[SRU] Infinite loop trying to delete deleted HA router

Bug #1668410 reported by Ann Taraday on 2017-02-27
30
This bug affects 4 people
Affects Status Importance Assigned to Milestone
OpenStack Security Advisory
Undecided
Unassigned
Ubuntu Cloud Archive
Undecided
Unassigned
Mitaka
High
Unassigned
neutron
Medium
Ann Taraday
neutron (Ubuntu)
Medium
Unassigned
Xenial
High
Unassigned

Bug Description

[Descriptoin]

When deleting a router the logfile is filled up. See full log - http://paste.ubuntu.com/25429257/

I can see the error 'Error while deleting router c0dab368-5ac8-4996-88c9-f5d345a774a6' occured 3343386 times from _safe_router_removed() [1]:

$ grep -r 'Error while deleting router c0dab368-5ac8-4996-88c9-f5d345a774a6' |wc -l
3343386

This _safe_router_removed() is invoked by L488 [2], if _safe_router_removed() goes wrong it will return False, then self._resync_router(update) [3] will make the code _safe_router_removed be run again and again. So we saw so many errors 'Error while deleting router XXXXX'.

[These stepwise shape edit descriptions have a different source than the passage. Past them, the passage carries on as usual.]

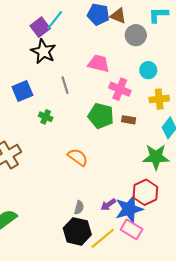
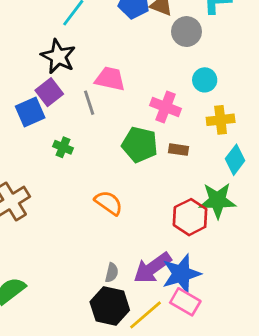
purple square: (40, 27) -> (49, 92), moved
pink trapezoid: (99, 64) -> (110, 79), moved
red hexagon: (145, 192) -> (190, 217), moved
purple arrow: (108, 205) -> (152, 268), size x1.8

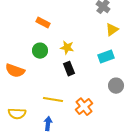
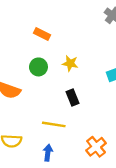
black rectangle: (69, 69) -> (73, 97), moved
orange cross: (84, 107) -> (96, 147), moved

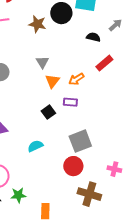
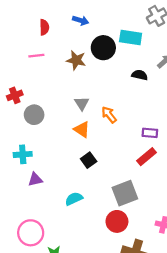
red rectangle: (104, 63) -> (146, 157), moved
orange arrow: (76, 79) -> (109, 115), moved, turned 84
orange triangle: (52, 81) -> (82, 129), moved, turned -35
purple rectangle: (70, 102) -> (150, 133), moved

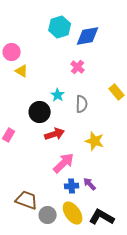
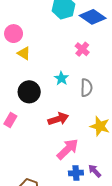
blue diamond: (88, 36) -> (93, 17), turned 45
black circle: (40, 112) -> (29, 92), moved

[1] https://github.com/openstack/neutron/blob/mitaka-eol/neutron/agent/l3/agent.py#L361
[2] https://github.com/openstack/neutron/blob/mitaka-eol/neutron/agent/l3/agent.py#L488
[3] https://github.com/openstack/neutron/blob/mitaka-eol/neutron/agent/l3/agent.py#L457

[Test Case]

That's because race condition between neutron server and L3 agent, after neutron server deletes HA interfaces the L3 agent may sync a HA router without HA interface info (just need to trigger L708[1] after deleting HA interfaces and before deleting HA router). If we delete HA router at this time, this problem will happen. So test case we design is as below:

1, First update fixed package, and restart neutron-server by 'sudo service neutron-server restart'

2, Create ha_router

neutron router-create harouter --ha=True

3, Delete ports associated with ha_router before deleting ha_router

neutron router-port-list harouter |grep 'HA port' |awk '{print $2}' |xargs -l neutron port-delete
neutron router-port-list harouter

4, Update ha_router to trigger l3-agent to update ha_router info without ha_port into self.router_info

neutron router-update harouter --description=test

5, Delete ha_router this time

neutron router-delete harouter

[1] https://github.com/openstack/neutron/blob/mitaka-eol/neutron/db/l3_hamode_db.py#L708

[Regression Potential]

The fixed patch [1] for neutron-server will no longer return ha_router which is missing ha_ports, so L488 will no longer have chance to call _safe_router_removed() for a ha_router, so the problem has been fundamentally fixed by this patch and no regression potential.

Besides, this fixed patch has been in mitaka-eol branch now, and neutron-server mitaka package is based on neutron-8.4.0, so we need to backport it to xenial and mitaka.

$ git tag --contains 8c77ee6b20dd38cc0246e854711cb91cffe3a069
mitaka-eol

[1] https://review.openstack.org/#/c/440799/2/neutron/db/l3_hamode_db.py
[2] https://github.com/openstack/neutron/blob/mitaka-eol/neutron/agent/l3/agent.py#L488

Fix proposed to branch: master
Review: https://review.openstack.org/439185

Changed in neutron:
status: New → In Progress
Changed in neutron:
importance: Undecided → Medium

In the logs http://paste.openstack.org/show/601001/ for router 2fcdef4e-83fe-48b5-be0f-f45a631c1482 we get notification for router deletion, cleanup network, removing port and then started loop where router is trying to be deleted, but failed as HA port is already None.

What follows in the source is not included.